Kulenkampff plays up a storm in the Concerto. With
a style like a reckless Oistrakh one is rapidly captivated by this playing.
There are some strange mannerisms, phrasal shapings, agogic adjustments
but one is left with little choice other than to go with the luscious
and perilous flow. Kulenkampf comes to grief once or twice in his almost
salacious vertiginous onrush but he certainly punches the lights out
of most studio versions. This is by no means the only version to have
in your collection but for anyone wanting an antidote to the predictable
this is very special indeed.
There is much more audio damage in the same 1943 concert's
En Saga than in the concerto. In fact M&A's prominent warning
about the sound derived from the Magnetophon tape is hardly warranted
at all in the case of the concerto. The brittle distortion of the first
few bars of En Saga soon dissipates (though returns at 4.30 and
11.07 - always in the difficult though hushed mysterious textures).

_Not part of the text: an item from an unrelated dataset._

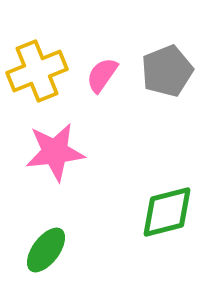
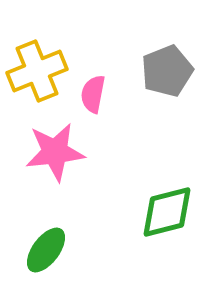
pink semicircle: moved 9 px left, 19 px down; rotated 24 degrees counterclockwise
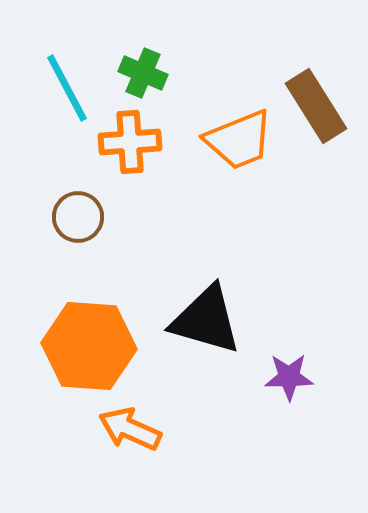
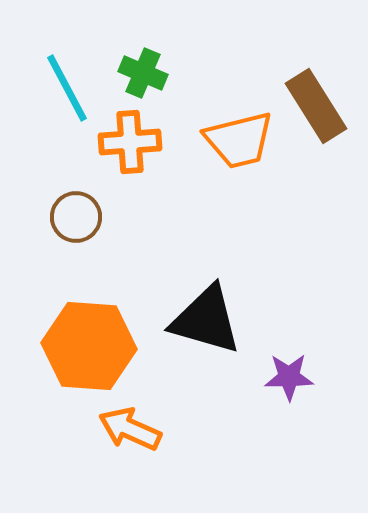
orange trapezoid: rotated 8 degrees clockwise
brown circle: moved 2 px left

Although coarse sounding the subtle weave of the music and its braw
strings-led romance are not sold at all short. Strange quickenings e.g.
at 2.58 may raise the odd eyebrow but this is rattlingly good Sibelius
which is likely to have you asking friends if they have any other Furtwängler
Sibelius. I have just been listening to M&A's 1952 Toscanini En
Saga. The difference is a greater spontaneity and inflammatory tendency
in the hands of Furtwängler. Toscanini is in control and is exciting
but there is more danger and risk-embracing in Furtwängler as in
the smoking accelerations at 16.57. After such magma explosions the
Stockholm version, though a couple of seconds quicker and with some
lovingly scuplted and tender touches (10.43), sounds ... well ... tired
and careful; not a patch on the Berlin concerts of seven years previously.
It was no fault of Sibelius's that amongst non-German
composers his music was played the most frequently in Nazi Germany.
There is a strange sense of place and presence in these documents of
the concerto and the first En Saga both taken down in 1943 at
the Berlin Philharmonie with Germany's foremost orchestra.
Stormingly dug-in Sibelius from Kulenkampf and Furtwängler.
A concerto to put beside the Oistrakh (BMG Melodiya), Haendel (EMI)
and the Julian Rachlin (Sony). Such a pity that Kulenkampf was never
let loose on the Six Humoresques.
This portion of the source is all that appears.